Shortly before its closure, the theatre produced what is considered to be America's earliest musical - The Archers (subtitled The Mountaineers of Switzerland). Written by Dunlap and Benjamin Carr, and based on the legend of William Tell, it ran for three performances from April 18 to 22, 1796.

=== Final years and closure ===
John Hodgkinson, an English actor newly arrived in New York, joined the American Company in 1792. He soon became extremely popular with the public, alienating the theatre's managers and current stars, John Henry and Lewis Hallam Jr, leading to acrimonious arguments. Henry eventually resigned from the company in 1794 and Hallam left three years later, leaving Hodgkinson and William Dunlap as the theatre's managers.

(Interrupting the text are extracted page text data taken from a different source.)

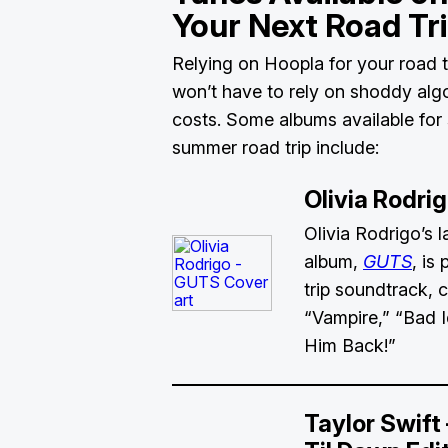
Your Next Road Tr
Relying on Hoopla for your road 
won’t have to rely on shoddy algo
costs. Some albums available for
summer road trip include:
Olivia Rodri
Olivia Rodrigo’s l
album,
GUTS
, is
trip soundtrack, c
“Vampire,” “Bad I
Him Back!”
Taylor Swift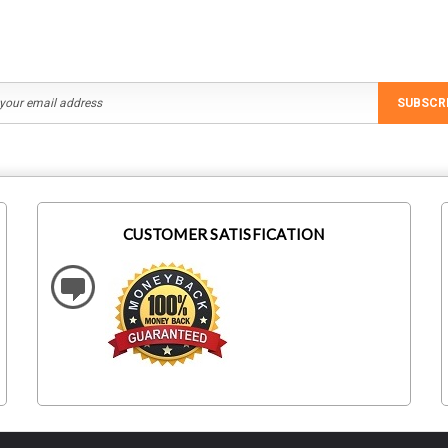
SUBSCR
CUSTOMER SATISFICATION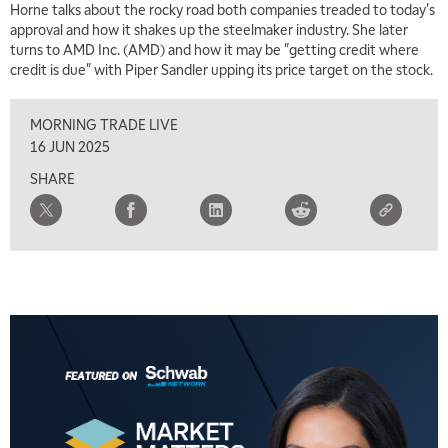
Horne talks about the rocky road both companies treaded to today's
approval and how it shakes up the steelmaker industry. She later
turns to AMD Inc. (AMD) and how it may be "getting credit where
credit is due" with Piper Sandler upping its price target on the stock.
MORNING TRADE LIVE
16 JUN 2025
SHARE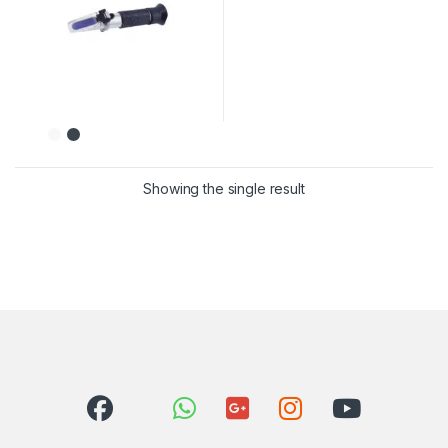
Showing the single result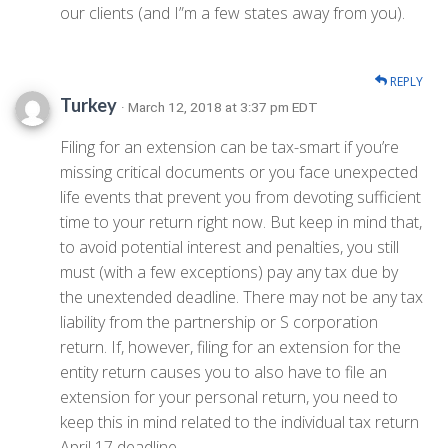
our clients (and I”m a few states away from you).
REPLY
Turkey
· March 12, 2018 at 3:37 pm EDT
Filing for an extension can be tax-smart if you’re
missing critical documents or you face unexpected
life events that prevent you from devoting sufficient
time to your return right now. But keep in mind that,
to avoid potential interest and penalties, you still
must (with a few exceptions) pay any tax due by
the unextended deadline. There may not be any tax
liability from the partnership or S corporation
return. If, however, filing for an extension for the
entity return causes you to also have to file an
extension for your personal return, you need to
keep this in mind related to the individual tax return
April 17 deadline.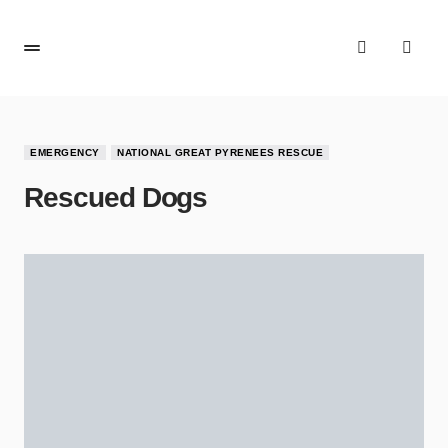
EMERGENCY
NATIONAL GREAT PYRENEES RESCUE
Rescued Dogs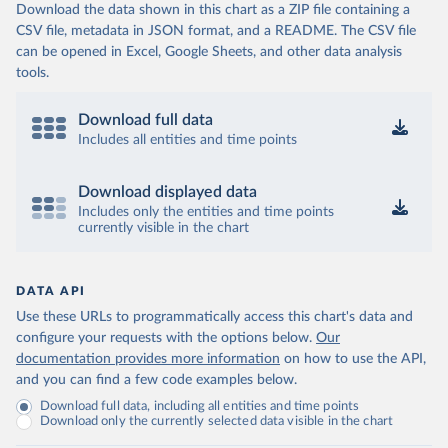
Download the data shown in this chart as a ZIP file containing a
CSV file, metadata in JSON format, and a README. The CSV file
can be opened in Excel, Google Sheets, and other data analysis
tools.
Download full data
Includes all entities and time points
Download displayed data
Includes only the entities and time points
currently visible in the chart
DATA API
Use these URLs to programmatically access this chart's data and
configure your requests with the options below.
Our
documentation provides more information
on how to use the API,
and you can find a few code examples below.
Download full data, including all entities and time points
Download only the currently selected data visible in the chart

The theatre building itself was growing shabby and was no longer considered prestigious enough for a city of New York's growing importance. In 1795, plans had been made to build a new theatre, Park Theatre, on Park Row, Manhattan. Hallam and Hodgkinson had, despite their differences, jointly acquired the lease of it, with the intention of the new theatre becoming the new home of the American Company. Construction was slow, but it eventually opened on January 29, 1798. The American Company transferred there, and remained at Park Theatre, under Dunlap's direction, Hodgkinson having himself resigned shortly after Hallam, until 1805.

Meanwhile, the John Street Theatre was rented to Sollee's theatrical company, from Boston, for the autumn 1797 season. Sollee's cast included Eliza Arnold, mother of Edgar Allan Poe, and Elizabeth Whitlock, sister of Sarah Siddons. Afterwards, the American Company gave a last brief winter 1797/98 season at the theatre before moving to Park Theatre.

The John Street Theatre was used for the last time on January 13, 1798, after which Hallam sold it for £115 to the neighbouring grain and hay store, which briefly used the building for an extension of its business.

It was demolished in late 1798. The Downtown New York branch of Brasserie Les Halles occupied part of the site (and is now known as Chez Francis).